What is expected
Nothing but the lines below between the line holding "thầy cô khoa" and the line holding "luận cũng như", inclusive, should appear in the answer, each set down exactly.

Data
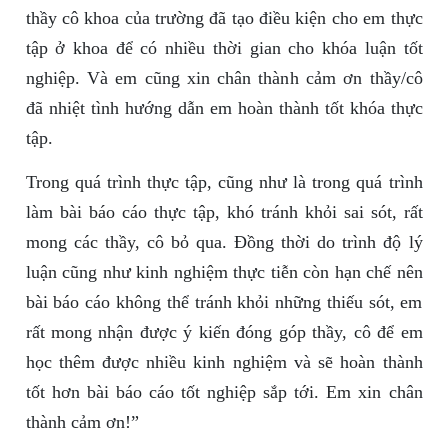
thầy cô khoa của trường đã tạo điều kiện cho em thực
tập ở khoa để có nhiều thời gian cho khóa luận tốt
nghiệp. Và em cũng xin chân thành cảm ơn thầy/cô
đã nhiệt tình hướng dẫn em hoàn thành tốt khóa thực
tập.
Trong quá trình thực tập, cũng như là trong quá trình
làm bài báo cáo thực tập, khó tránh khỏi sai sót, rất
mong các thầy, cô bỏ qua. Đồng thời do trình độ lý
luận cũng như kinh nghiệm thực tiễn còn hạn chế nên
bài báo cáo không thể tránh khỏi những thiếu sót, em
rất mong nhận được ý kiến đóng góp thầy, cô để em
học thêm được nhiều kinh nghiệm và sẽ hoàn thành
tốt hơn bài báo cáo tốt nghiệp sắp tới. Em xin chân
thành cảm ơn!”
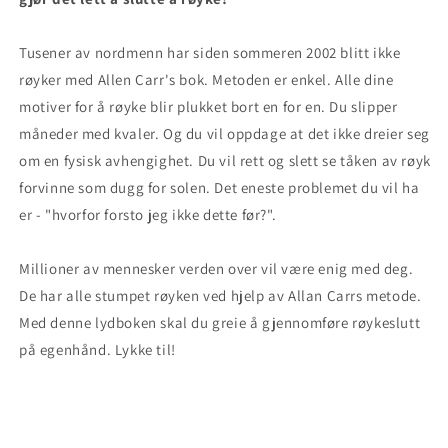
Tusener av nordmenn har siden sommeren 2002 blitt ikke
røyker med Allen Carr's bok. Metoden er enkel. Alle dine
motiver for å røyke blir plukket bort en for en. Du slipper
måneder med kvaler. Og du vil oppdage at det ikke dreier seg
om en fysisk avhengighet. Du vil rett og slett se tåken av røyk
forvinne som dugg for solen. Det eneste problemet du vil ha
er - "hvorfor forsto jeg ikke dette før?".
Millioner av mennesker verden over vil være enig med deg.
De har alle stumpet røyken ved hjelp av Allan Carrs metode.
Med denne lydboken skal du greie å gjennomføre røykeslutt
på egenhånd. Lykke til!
==
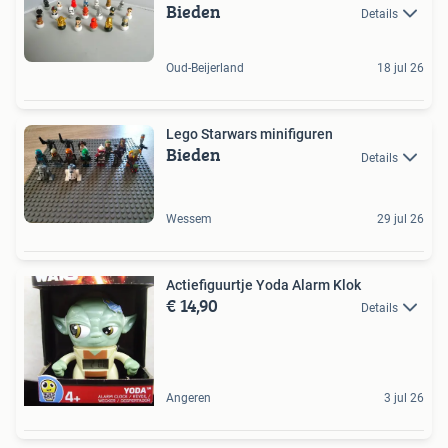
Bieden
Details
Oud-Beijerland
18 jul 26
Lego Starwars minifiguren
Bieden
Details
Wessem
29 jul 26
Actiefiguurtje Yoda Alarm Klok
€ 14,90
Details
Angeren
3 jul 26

Response to the task
thầy cô khoa của trường đã tạo điều kiện cho em thực
tập ở khoa để có nhiều thời gian cho khóa luận tốt
nghiệp. Và em cũng xin chân thành cảm ơn thầy/cô
đã nhiệt tình hướng dẫn em hoàn thành tốt khóa thực
tập.
Trong quá trình thực tập, cũng như là trong quá trình
làm bài báo cáo thực tập, khó tránh khỏi sai sót, rất
mong các thầy, cô bỏ qua. Đồng thời do trình độ lý
luận cũng như kinh nghiệm thực tiễn còn hạn chế nên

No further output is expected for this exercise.